A native of Williamsport, Pa., he enjoyed a rich childhood growing up along the Susquehanna River, where he spent much time swimming with boyhood friends and cousins. Early in his life, he was encouraged to see beauty and truth by his grandfather, Leonard Beiter.

He studied to be a minister for a year at Lycoming College in Williamsport. He then went on to attend the school of the Museum of Fine Arts in Boston in 1962, and was graduated in 1967. He went to Italy as a traveling scholar for his fifth year with his wife and two small children, and taught painting in Naples.

He traveled throughout Europe and earlier the Southwest of the United States. After this he settled for a time in Boston, where he became a well-known artist. He was repelled by this popularity and moved to New York city, where he maintained the lifestyle of a "starving artist;" painting was his life.

Throughout his life, he was a teacher of painting who made great bonds with his students and shared his wisdom. For the last 13 years he taught painting at the Education Alliance in New York city.

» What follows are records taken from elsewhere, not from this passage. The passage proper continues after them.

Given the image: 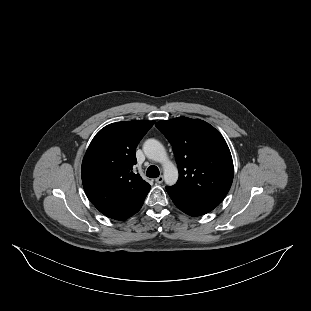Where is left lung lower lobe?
Here are the masks:
<instances>
[{"instance_id":"1","label":"left lung lower lobe","mask_w":311,"mask_h":311,"mask_svg":"<svg viewBox=\"0 0 311 311\" xmlns=\"http://www.w3.org/2000/svg\"><path fill=\"white\" fill-rule=\"evenodd\" d=\"M174 204L190 216H200L213 210L219 203L193 198L185 193L166 187Z\"/></svg>"}]
</instances>
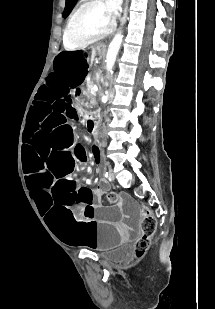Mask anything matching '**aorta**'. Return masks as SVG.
I'll return each instance as SVG.
<instances>
[{
    "label": "aorta",
    "instance_id": "762f6f07",
    "mask_svg": "<svg viewBox=\"0 0 215 309\" xmlns=\"http://www.w3.org/2000/svg\"><path fill=\"white\" fill-rule=\"evenodd\" d=\"M122 40H123L122 32H117V34H115L112 42H110V44L108 46V50H107V54H106V68H107L108 72H111V70L114 66V62L116 60L117 52H118V50L121 46Z\"/></svg>",
    "mask_w": 215,
    "mask_h": 309
}]
</instances>
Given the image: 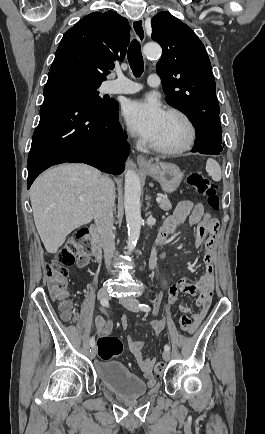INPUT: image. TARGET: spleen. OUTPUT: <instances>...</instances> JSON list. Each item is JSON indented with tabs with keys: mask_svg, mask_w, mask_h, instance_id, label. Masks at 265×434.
<instances>
[{
	"mask_svg": "<svg viewBox=\"0 0 265 434\" xmlns=\"http://www.w3.org/2000/svg\"><path fill=\"white\" fill-rule=\"evenodd\" d=\"M206 172L210 174L212 180L214 182H220L221 180V168L218 164V162H215V160H212V158H208L206 162Z\"/></svg>",
	"mask_w": 265,
	"mask_h": 434,
	"instance_id": "3e777b00",
	"label": "spleen"
}]
</instances>
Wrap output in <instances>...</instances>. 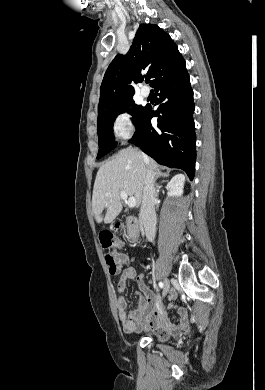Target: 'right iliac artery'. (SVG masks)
<instances>
[{
  "label": "right iliac artery",
  "mask_w": 265,
  "mask_h": 390,
  "mask_svg": "<svg viewBox=\"0 0 265 390\" xmlns=\"http://www.w3.org/2000/svg\"><path fill=\"white\" fill-rule=\"evenodd\" d=\"M163 286H164L163 282H159V287L163 288Z\"/></svg>",
  "instance_id": "1"
}]
</instances>
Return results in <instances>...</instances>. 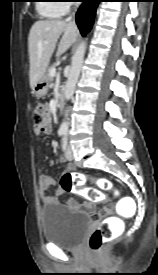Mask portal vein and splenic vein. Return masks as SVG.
<instances>
[{
    "instance_id": "obj_1",
    "label": "portal vein and splenic vein",
    "mask_w": 158,
    "mask_h": 275,
    "mask_svg": "<svg viewBox=\"0 0 158 275\" xmlns=\"http://www.w3.org/2000/svg\"><path fill=\"white\" fill-rule=\"evenodd\" d=\"M50 75H51L52 77H54V76L56 75V69H55V68L51 69Z\"/></svg>"
}]
</instances>
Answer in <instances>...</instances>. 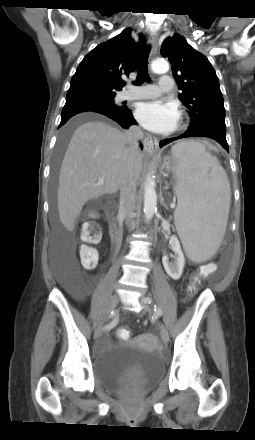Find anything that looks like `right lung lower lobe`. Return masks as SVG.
Returning a JSON list of instances; mask_svg holds the SVG:
<instances>
[{"label": "right lung lower lobe", "instance_id": "right-lung-lower-lobe-1", "mask_svg": "<svg viewBox=\"0 0 255 440\" xmlns=\"http://www.w3.org/2000/svg\"><path fill=\"white\" fill-rule=\"evenodd\" d=\"M83 112H96L106 115L126 129H128L131 125L137 124L131 115V110L126 106H117L107 101L95 98H82L78 100L66 101V104L62 110L59 127L63 126L72 116Z\"/></svg>", "mask_w": 255, "mask_h": 440}]
</instances>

He resided in the Westbeth Artist building in Greenwich Village for the past 15 years. His last great body of work was completed in 2003 and exhibited at the Westbeth gallery. He lived in his studio and painted up until his death.

Mr. Shooter spent summers on the Vineyard beginning in the 1970s and long-distance swimming was a special spiritual experience that renewed him throughout his life. His favorite place to swim was from Eastville Beach in Vineyard Haven. In his Boston years, he was one of the L Street Brownies who took the winter plunge into the channel every year. He invented his own swimming stroke in the 1960s after a shoulder injury; it was a spiral stroke that he could do even when he had seizures, which he struggled with since the age of seven.

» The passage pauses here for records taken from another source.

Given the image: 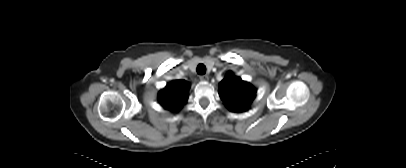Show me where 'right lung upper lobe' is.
Returning <instances> with one entry per match:
<instances>
[{
	"instance_id": "right-lung-upper-lobe-1",
	"label": "right lung upper lobe",
	"mask_w": 406,
	"mask_h": 168,
	"mask_svg": "<svg viewBox=\"0 0 406 168\" xmlns=\"http://www.w3.org/2000/svg\"><path fill=\"white\" fill-rule=\"evenodd\" d=\"M190 84L185 80H175L159 92L160 104L170 111H177L188 99Z\"/></svg>"
}]
</instances>
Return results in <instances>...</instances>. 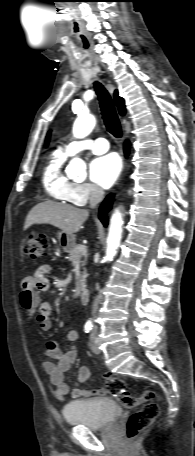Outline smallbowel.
Instances as JSON below:
<instances>
[{
	"mask_svg": "<svg viewBox=\"0 0 195 456\" xmlns=\"http://www.w3.org/2000/svg\"><path fill=\"white\" fill-rule=\"evenodd\" d=\"M50 267L48 265L40 266L34 275L26 276L20 283V304L26 313L33 318L44 331L51 328V305L48 302H41L38 292L48 289L50 282L48 279ZM78 334L75 330H69L66 339L69 345L63 350L56 341H49L46 345L44 356L47 358L43 362V368L49 375L50 380L55 388L56 396L64 400L69 394V387L65 383V373L76 361L77 350L75 342ZM90 379V371L87 367H80L77 373L76 386L71 391L73 398L102 396L105 390L101 387L94 389H84L81 384Z\"/></svg>",
	"mask_w": 195,
	"mask_h": 456,
	"instance_id": "1",
	"label": "small bowel"
}]
</instances>
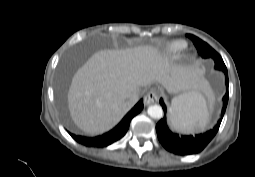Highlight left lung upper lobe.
Here are the masks:
<instances>
[{"instance_id": "left-lung-upper-lobe-1", "label": "left lung upper lobe", "mask_w": 255, "mask_h": 177, "mask_svg": "<svg viewBox=\"0 0 255 177\" xmlns=\"http://www.w3.org/2000/svg\"><path fill=\"white\" fill-rule=\"evenodd\" d=\"M194 43L196 46L198 53L203 57V58H213L215 61V68L218 70H222L225 73V76L228 75L227 73V68L223 62V59L221 56L213 49L211 48L206 42L202 41L198 37L194 35H187Z\"/></svg>"}]
</instances>
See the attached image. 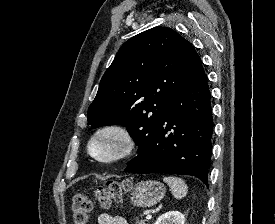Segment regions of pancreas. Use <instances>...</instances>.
I'll use <instances>...</instances> for the list:
<instances>
[{"label":"pancreas","mask_w":275,"mask_h":224,"mask_svg":"<svg viewBox=\"0 0 275 224\" xmlns=\"http://www.w3.org/2000/svg\"><path fill=\"white\" fill-rule=\"evenodd\" d=\"M135 224H146V220L135 218Z\"/></svg>","instance_id":"pancreas-1"}]
</instances>
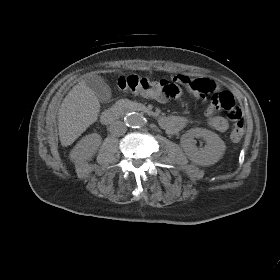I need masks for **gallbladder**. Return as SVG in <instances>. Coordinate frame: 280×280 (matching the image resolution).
<instances>
[{"label":"gallbladder","mask_w":280,"mask_h":280,"mask_svg":"<svg viewBox=\"0 0 280 280\" xmlns=\"http://www.w3.org/2000/svg\"><path fill=\"white\" fill-rule=\"evenodd\" d=\"M85 82L94 91L99 101L105 103L111 99V89L102 77L92 76L87 78Z\"/></svg>","instance_id":"obj_1"}]
</instances>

Mr. Shooter embraced his struggles and celebrated them rather than denying them or running from them, yet he didn't focus on them. They were a part of him but they were not him. He was a man who loved flowers and talking with people genuinely. He leaves behind a legacy of dignity and love.

He is survived by his son, Eric Shooter of Boston; his daughter, Heather Tilton and their mother, Mary Seveland, of Vineyard Haven; his brother and sisters, Denny, Carol, Dee Dee and Kitty, all of Connecticut; his deceased partner Chuck Stanley's family of New York city, Toni, Margaret, and Chuck Sr., and nephews Henry and Willy.

His memorial service will be held at 2 p.m. on August 22 at the Westbeth artist building, 463 West street in New York city, on August 22.